How IP rights are perceived, by whom, and why its starting to receive the critical attention it deserves.
Perception, which is known to affect value in all asset classes, is on the rise. Stakeholders are realizing that even sophisticated audiences are clueless about what IP rights generate, and for whom and that the growing hostility towards them has profound implications.
In the October IAM (out today), The Intangible Investor explores, “The premium on perception,” which highlights recent studies on IP perception. IAM readers can find a copy here.
Recent Studies
Several recent studies that look at how various audiences regard IP rights have set the stage for further research and analysis. They include:
European Citizens and Intellectual Property: Perception, Awareness and Behavior, a research report from the EUIPO, surveyed 26,000 EU citizens in 2013 and then again in a 2016 follow-up, published this year. Its findings show that while 97% of Europeans regard IP rights favorably, 41% of youths 15-24 believe that it is sometimes ok to buy counterfeits and many say they do, especially when cost is an issue.
Gregory N. Mandel, Dean of the Temple University Law School, questions the accuracy with which audiences see the IP system. In two seminal papers, he considers whether a system that is widely misunderstood can be effective. Professor Mandel and his team conducted research experiments with some 1,700 subjects. He has been researching IP and perception for over a decade with some startling results. The Public Perception of Intellectual Property was published in 2015, and What is IP for? Experiments in Lay and Expert Perceptions was this year.

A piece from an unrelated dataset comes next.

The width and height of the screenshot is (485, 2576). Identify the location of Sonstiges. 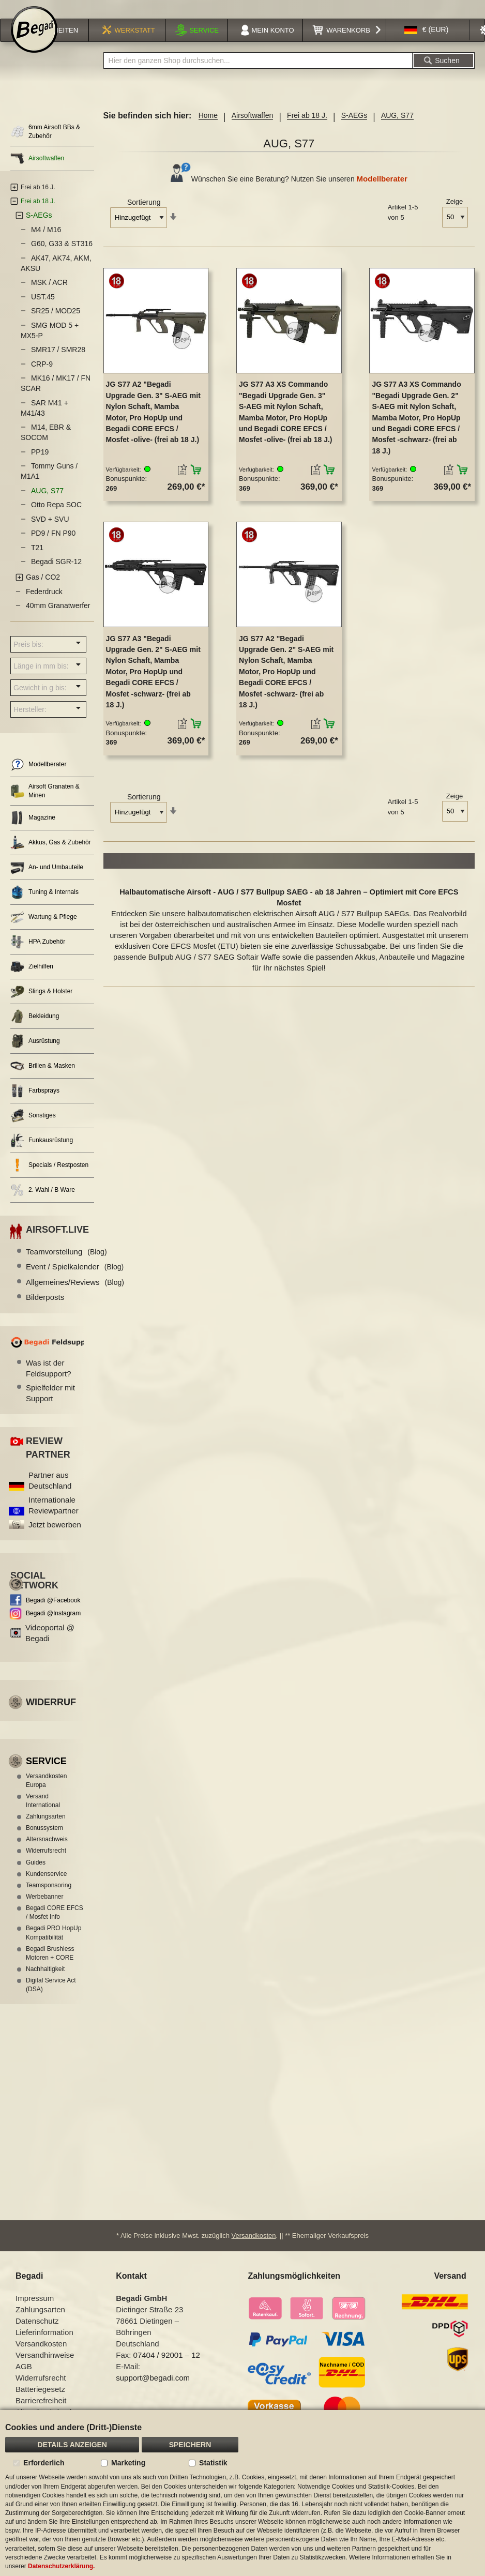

The IP Strategy Report -2Q 2017 from Aistemos, and IP consultancy, edited by Professor Jeremy Phillips, provides additional useful data points regarding IP and perception. In a report published earlier this year that examined how patent disputes are covered by the technology, business and general media, the Center for Intellectual Property Understanding (CIPU) found that technology media are more subjective than other business or general press when it comes to reporting about patent infringement. The report, Patterns in Media Coverage of Patent Disputes, examined 127 articles published in 2016.
Refusal to recognize the integrity of IP rights is growing. Whether or not this is simply a failure to communicate or a function of self-interest is unclear.
Perhaps the most compelling evidence about U.S. need for IP education was co-written by a Canadian researcher, Dan Breznitz. What the US should be doing to protect Intellectual Property? appeared in the Harvard Business Review.
Failure to Communicate?
For some audiences, refusal to recognize the integrity of IP rights is growing. Whether or not this is simply a failure to communicate or a function of self-interest is unclear. What is clear is the need to quantify changes in attitude, what motivates them and their impact.
IP professionals have done an exceedingly poor job of explaining patents and other rights, to stakeholders, including their own boards of directors and investors. Perhaps they are fearful of setting the stage for future accountability, perhaps they think no one will care?
Recent attempts to track and understand attitudes toward IP are an important step in the right direction. More work needs to be done. An IP system which the participants do not understand or whose values they do not respect is no IP system at all.